Tenía una fuerte sensación de presentimiento de que la situación ya se había salido de su control, y Timoteo había cambiado.
La mirada aguda y helada de Timoteo se detuvo en todos los presentes. Después, una sonrisa salvaje floreció en su rostro.
—¡Gaspar, muéstrales los documentos para que tengan la explicación que quieren!
Con eso, Gaspar abrió su maletín y sacó un documento antes de mostrárselo a Nicandro, quien se lo arrebató de la mano al hombre. En el instante en que puso sus ojos en el contenido del documento, la conmoción y el miedo se reflejaron en su rostro.
—¿Qué es…? —Azul alargó una mano y lo agarró. De repente, su voz se apagó y su mano, que sostenía el documento, tembló de manera imperceptible.
De pie a su lado, Andrés vislumbró el contenido del documento. Ante la expresión culpable en sus rostros, Andrea dio un paso adelante con perplejidad.
—¡Oh, Dios mío! Andrés... ¿Es en realidad mi hermano biológico? —exclamó.
Antes de que su voz hubiera sonado, algo se le ocurrió de repente. Con furia, cortó la mirada hacia Nicandro y comenzó a maldecirlo mientras le clavaba un dedo en la cara.
—¡¿Cómo te atreves a engañar a mamá y tener un hijo ilegítimo por ahí?!
El hecho de que Andrés fuera el hijo ilegítimo de Nicandro era un secreto que el segundo nunca podría permitir que saliera a la luz.
Después de haber sido golpeado donde le dolía, Nicandro le dio un revés a Andrea en la cara.

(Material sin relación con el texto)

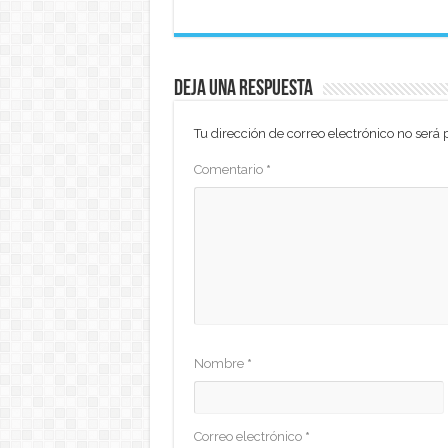
Deja una respuesta
Tu dirección de correo electrónico no será 
Comentario
*
Nombre
*
Correo electrónico
*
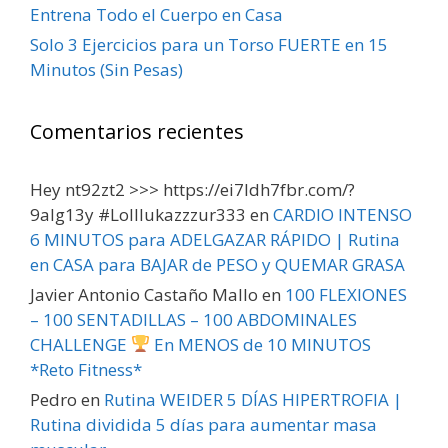
Entrena Todo el Cuerpo en Casa
Solo 3 Ejercicios para un Torso FUERTE en 15
Minutos (Sin Pesas)
Comentarios recientes
Hey nt92zt2 >>> https://ei7ldh7fbr.com/?
9alg13y #Lolllukazzzur333
en
CARDIO INTENSO
6 MINUTOS para ADELGAZAR RÁPIDO | Rutina
en CASA para BAJAR de PESO y QUEMAR GRASA
Javier Antonio Castaño Mallo
en
100 FLEXIONES
– 100 SENTADILLAS – 100 ABDOMINALES
CHALLENGE
En MENOS de 10 MINUTOS
*Reto Fitness*
Pedro
en
Rutina WEIDER 5 DÍAS HIPERTROFIA |
Rutina dividida 5 días para aumentar masa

—¡Cállate! ¿No te queda conciencia? ¡¿Cómo te atreves a criticarme?!
Andrea acunó su mejilla hinchada y miró a su padre con vehemencia.
—¿Por qué te molesta la verdad cuando te atreviste a hacer tal cosa? ¡No solo le voy a contar a mamá sobre esto, sino que también voy a difundir la noticia y dejar que todos sepan que tu personalidad de un esposo amoroso es falsa!
Desde que era joven, su madre le había inculcado que toda la familia García le pertenecería en el futuro. Incluso Andrés, que había sido adoptado en la familia, no tenía derecho a competir con ella.
La existencia de Cristina ya hacía que su situación fuera bastante difícil. Con otro hermano biológico, su participación en los bienes se reduciría a más de la mitad.
—Andrea, no olvides que fue gracias a Andrés y a tu padre que lograste sobrevivir al secuestro —reprendió Azul. Luego, continuó—: Pareces agitada. Vete a casa y cálmate primero. No tienes que estar aquí.